Directions for this task:
Filter these records by the string "跑步运动小妞妞", copying each line that holds it.

Document layout detection data:
• • • •

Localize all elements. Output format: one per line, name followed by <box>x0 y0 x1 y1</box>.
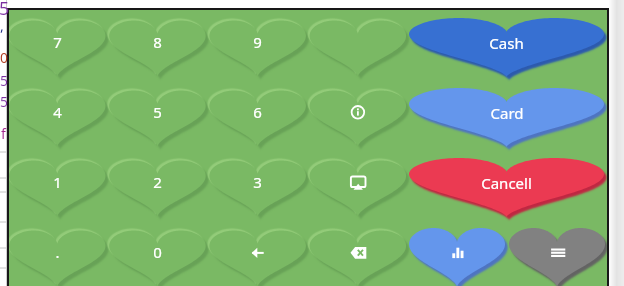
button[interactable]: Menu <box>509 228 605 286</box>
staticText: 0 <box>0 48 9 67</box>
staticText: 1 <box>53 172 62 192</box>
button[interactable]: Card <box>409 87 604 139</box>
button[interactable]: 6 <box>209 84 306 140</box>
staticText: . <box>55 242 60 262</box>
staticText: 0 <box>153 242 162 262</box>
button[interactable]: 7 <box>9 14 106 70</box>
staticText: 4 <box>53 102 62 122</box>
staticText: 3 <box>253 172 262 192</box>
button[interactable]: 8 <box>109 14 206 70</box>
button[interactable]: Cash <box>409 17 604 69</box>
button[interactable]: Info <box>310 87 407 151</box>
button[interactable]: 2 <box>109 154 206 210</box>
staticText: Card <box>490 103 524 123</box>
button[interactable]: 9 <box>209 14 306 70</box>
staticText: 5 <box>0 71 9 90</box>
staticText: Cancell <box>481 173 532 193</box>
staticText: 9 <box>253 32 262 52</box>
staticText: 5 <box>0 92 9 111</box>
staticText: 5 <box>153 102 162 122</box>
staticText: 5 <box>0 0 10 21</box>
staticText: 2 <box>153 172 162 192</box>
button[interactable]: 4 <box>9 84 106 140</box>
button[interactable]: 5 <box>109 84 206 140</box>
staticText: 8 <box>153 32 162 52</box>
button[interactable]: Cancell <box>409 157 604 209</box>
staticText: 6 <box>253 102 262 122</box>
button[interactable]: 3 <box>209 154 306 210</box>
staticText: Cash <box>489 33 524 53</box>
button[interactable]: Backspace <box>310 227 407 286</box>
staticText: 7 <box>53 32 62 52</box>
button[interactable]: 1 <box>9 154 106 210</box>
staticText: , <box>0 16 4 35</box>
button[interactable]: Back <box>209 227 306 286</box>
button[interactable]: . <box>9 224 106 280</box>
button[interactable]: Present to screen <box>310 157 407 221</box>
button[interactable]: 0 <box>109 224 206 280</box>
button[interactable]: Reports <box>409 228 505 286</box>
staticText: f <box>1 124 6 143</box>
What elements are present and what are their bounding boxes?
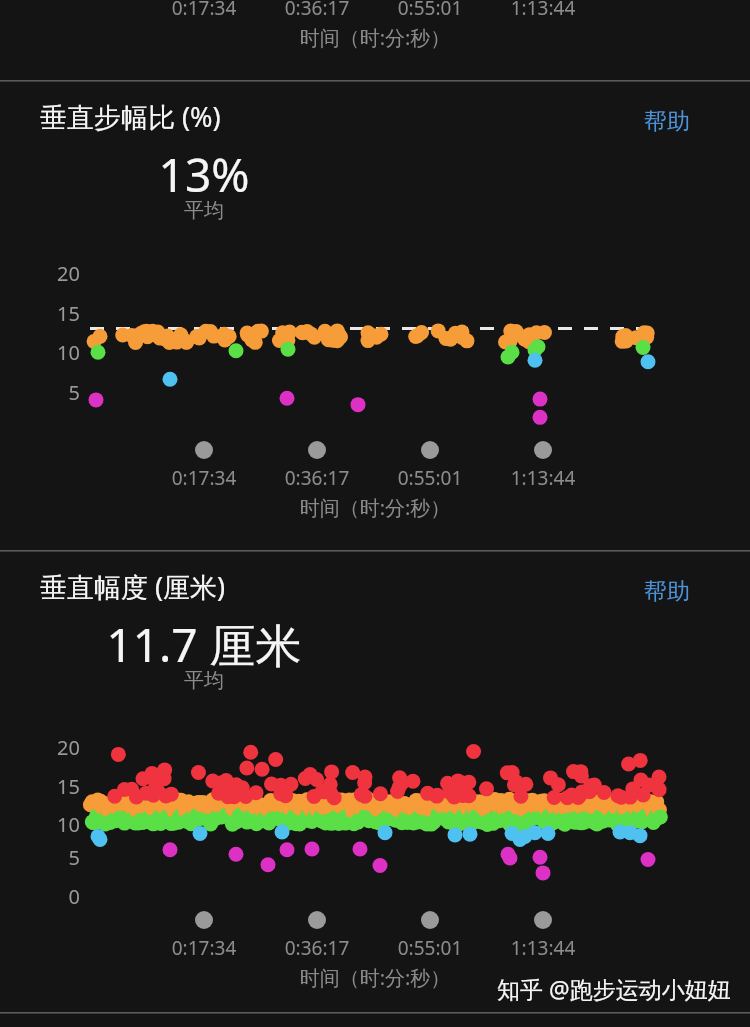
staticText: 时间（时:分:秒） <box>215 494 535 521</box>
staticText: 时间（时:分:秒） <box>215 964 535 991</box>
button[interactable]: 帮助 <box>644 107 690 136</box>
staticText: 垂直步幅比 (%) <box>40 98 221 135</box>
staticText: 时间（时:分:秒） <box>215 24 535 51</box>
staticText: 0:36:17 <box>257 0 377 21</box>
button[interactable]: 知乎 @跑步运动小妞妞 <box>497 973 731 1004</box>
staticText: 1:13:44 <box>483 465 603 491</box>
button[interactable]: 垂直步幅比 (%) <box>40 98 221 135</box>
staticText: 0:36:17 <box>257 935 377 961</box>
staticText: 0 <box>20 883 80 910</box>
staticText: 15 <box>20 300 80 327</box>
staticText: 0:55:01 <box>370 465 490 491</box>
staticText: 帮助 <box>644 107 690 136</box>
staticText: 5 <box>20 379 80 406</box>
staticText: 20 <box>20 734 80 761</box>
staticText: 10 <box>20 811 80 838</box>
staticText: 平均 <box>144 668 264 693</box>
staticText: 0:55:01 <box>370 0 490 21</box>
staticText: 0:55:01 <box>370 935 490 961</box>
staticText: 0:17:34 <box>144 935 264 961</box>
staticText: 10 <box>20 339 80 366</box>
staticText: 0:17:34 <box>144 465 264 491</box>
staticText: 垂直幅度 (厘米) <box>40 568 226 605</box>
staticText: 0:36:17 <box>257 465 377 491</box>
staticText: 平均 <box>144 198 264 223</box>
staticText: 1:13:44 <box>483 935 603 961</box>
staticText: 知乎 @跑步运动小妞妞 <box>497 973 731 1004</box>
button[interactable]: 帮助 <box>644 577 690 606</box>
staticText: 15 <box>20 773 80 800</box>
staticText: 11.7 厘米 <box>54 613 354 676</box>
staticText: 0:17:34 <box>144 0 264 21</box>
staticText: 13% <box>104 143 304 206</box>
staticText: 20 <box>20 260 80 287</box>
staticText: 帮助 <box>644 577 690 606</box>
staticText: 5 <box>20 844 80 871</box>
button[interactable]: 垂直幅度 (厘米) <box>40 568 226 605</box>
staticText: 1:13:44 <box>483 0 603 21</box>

• • • •

Written response:
button[interactable]: 知乎 @跑步运动小妞妞 <box>497 973 731 1004</box>
staticText: 知乎 @跑步运动小妞妞 <box>497 973 731 1004</box>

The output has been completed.